Welche Gespräche fallen uns tendenziell schwer?
Im Arbeitskontext meinen wir damit Gespräche, bei denen es um sensible Themen geht und bei denen potenziell starke emotionale Reaktionen oder Konflikte aufkommen können. Die Themen haben mit dem reinen daily business nicht immer zu tun, wirken sich aber darauf aus. Viele dieser Gespräche haben Anlässe wie diese:
Leistungsgespräche und Kritik
Wenn die Leistung über einen längeren Zeitraum hinweg abfällt, also mehr ist nur ein kurzes Formtief, müsst ihr darüber sprechen. Gleiches gilt bei negativem Feedback zu einem konkreten Fall, vielleicht auch, weil von außen, sprich von Kund:innen, eine Beschwerde kam.
Konflikte im Team
Keine Seltenheit: Spannungen oder Konflikte zwischen Teammitgliedern brauchen Klärung. Hier ist oft Moderation angesagt, denn bei solchen Gesprächen treffen persönliche Befindlichkeiten und unterschiedliche Sichtweisen aufeinander.
Veränderungen
Kündigungen, Umstrukturierungen oder Teamwechsel sind besonders sensible Themen, weil sie mit Ängsten und Unsicherheiten verbunden sind. Auch Gespräche über potenzielle Gehaltsanpassungen oder Standortwechsel können in diese Kategorie fallen, da sie direkt in das Arbeitsleben und die Zukunftsplanung der Mitarbeitenden eingreifen.

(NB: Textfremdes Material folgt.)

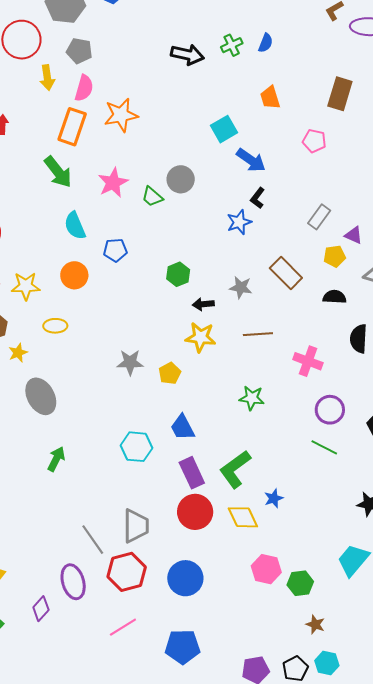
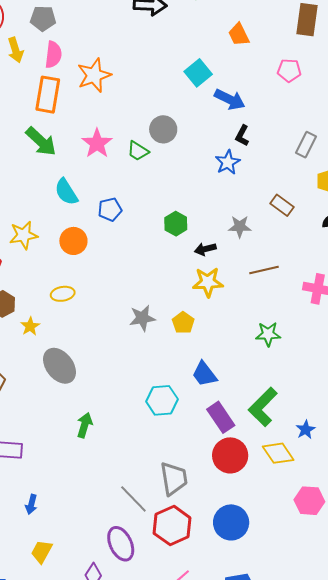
brown rectangle: (286, 273) -> (282, 205), size x0.7
yellow star: (26, 286) -> (24, 235), moved

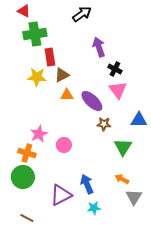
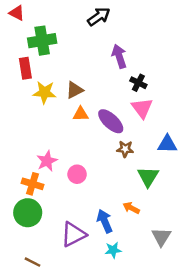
red triangle: (24, 11) -> (17, 13), moved
red rectangle: (50, 57) -> (25, 68), moved
orange arrow: (122, 179) -> (131, 208), moved

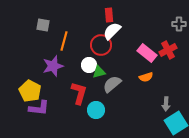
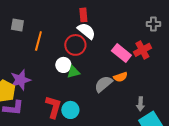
white semicircle: (112, 31) -> (86, 31), turned 84
purple star: (53, 66) -> (20, 80), moved
gray semicircle: (112, 84) -> (103, 84), moved
red L-shape: (79, 93) -> (53, 107), moved

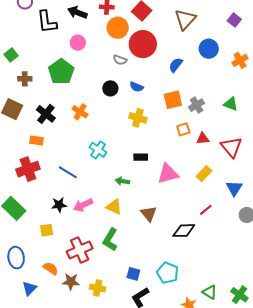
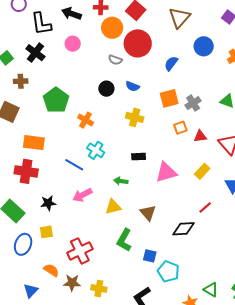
green pentagon: (61, 72) -> (56, 100), moved
orange cross: (80, 112) -> (86, 120), moved
black cross: (46, 114) -> (35, 53), moved
orange rectangle: (36, 140) -> (34, 143), size x1.5
red cross: (28, 169) -> (26, 171), turned 30
blue line: (68, 172) -> (74, 165), moved
black star: (59, 205) -> (48, 203), moved
pink arrow: (83, 205) -> (82, 195), moved
yellow triangle: (114, 207) -> (113, 207), turned -36
green L-shape: (110, 240) -> (124, 240), moved
blue ellipse: (16, 258) -> (23, 244), moved, turned 30
blue square: (133, 274) -> (150, 256), moved

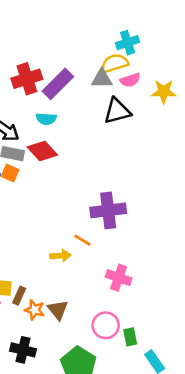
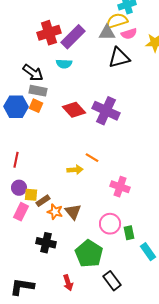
red diamond: (42, 151) -> (74, 110), moved
purple cross: (108, 210) -> (106, 111), moved, turned 32
brown rectangle: (19, 296) -> (43, 201), turned 32

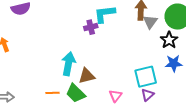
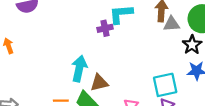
gray triangle: (150, 22) -> (171, 24), turned 49

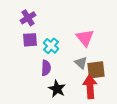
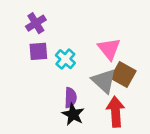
gray triangle: (81, 63) -> (104, 81), size x1.5
purple semicircle: (46, 68) -> (71, 98), moved
brown square: (96, 70) -> (123, 75), moved, turned 36

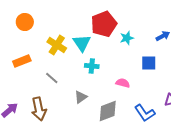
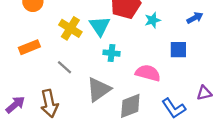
pink semicircle: (123, 83) -> (148, 73), size x1.5
gray triangle: (81, 97) -> (99, 89), size x1.6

Veränderungen im Verhalten
Wenn Mitarbeitende durch ein zum Negativen verändertes Verhalten auffallen – sei es durch ungewohnt hohe Fehlzeiten, einen unangemessenen Umgang mit Kolleg:innen oder einen problematischen Konsum von Alkohol – wird ein Gespräch unausweichlich sein. Nicht um zu rügen oder zu verurteilen, sondern um erst einmal herauszufinden, woran es liegt. Oft sind es private Probleme, wie familiäre Belastungen oder gesundheitliche Sorgen, die sich enorm auf die Arbeitsleistung auswirken.
Solche Gespräche erfordern Fingerspitzengefühl. Schließlich geht es oft um sensible Punkte, die schmerzhaft sind und deren Ansprache schnell als Angriff empfunden werden könnten – und das Letzte, was du willst, ist, das Vertrauen zu gefährden. Aber ist es besser zu schweigen? Nein!

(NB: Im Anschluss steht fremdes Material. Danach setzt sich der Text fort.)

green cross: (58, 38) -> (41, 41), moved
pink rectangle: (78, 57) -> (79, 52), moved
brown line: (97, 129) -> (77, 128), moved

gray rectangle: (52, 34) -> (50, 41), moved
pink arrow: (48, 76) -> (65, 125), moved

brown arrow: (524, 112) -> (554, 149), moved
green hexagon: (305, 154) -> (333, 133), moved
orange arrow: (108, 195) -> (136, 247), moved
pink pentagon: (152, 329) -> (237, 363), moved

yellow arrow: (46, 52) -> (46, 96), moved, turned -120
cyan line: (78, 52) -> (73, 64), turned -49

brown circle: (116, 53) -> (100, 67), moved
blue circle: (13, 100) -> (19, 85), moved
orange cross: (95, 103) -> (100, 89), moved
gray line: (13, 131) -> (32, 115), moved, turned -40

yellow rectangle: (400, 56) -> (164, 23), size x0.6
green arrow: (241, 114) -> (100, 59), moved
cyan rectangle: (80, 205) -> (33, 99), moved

Privatsphäre verletzen? Nein: Privatsphäre aufbauen!
Was sensible Gespräche für viele schwierig macht, ist, dass man ein Stück weit in die Privatsphäre des anderen eindringt und diese damit verletzen könnte. Genau da fahren wir allerdings einen anderen Ansatz. Wir unterscheiden – und das empfehlen wir auch den Agenturen, die wir beraten – gar nicht so sehr zwischen „privat“ und „beruflich“.
Bei uns geht es immer um den Menschen. Und das ist der gleiche, egal ob er in der Freizeit mit seinem Freundeskreis zusammen ist oder in der Agentur im Meeting mit Kolleg:innen und Kund:innen sitzt.
Warum also sollte jemand anders ticken oder sich verstellen müssen, sobald er oder sie die Agentur betreten hat? Warum sollten die Bedürfnisse und der Anspruch an den Umgang mit der eigenen Person im Arbeitsalltag anders sein als im Privaten?
Um unseren Ansatz zu verstehen, lohnt es sich, den Begriff der Privatsphäre zu definieren. Wir greifen zur juristischen Definition:
Als „Privatsphäre“ wird der familiär-häusliche Bereich einer Person bezeichnet, der ohne dessen Einwilligung nicht zugänglich ist und in dem die betreffende Person ihr Recht auf freie Entfaltung seiner Persönlichkeit wahrnimmt, ohne dass sie dabei von äußeren Einflüssen behelligt wird. Dabei ist zu beachten, dass sich die Privatsphäre nicht ausschließlich auf den häuslichen Bereich bezieht, sondern auch in der Öffentlichkeit bestehen kann.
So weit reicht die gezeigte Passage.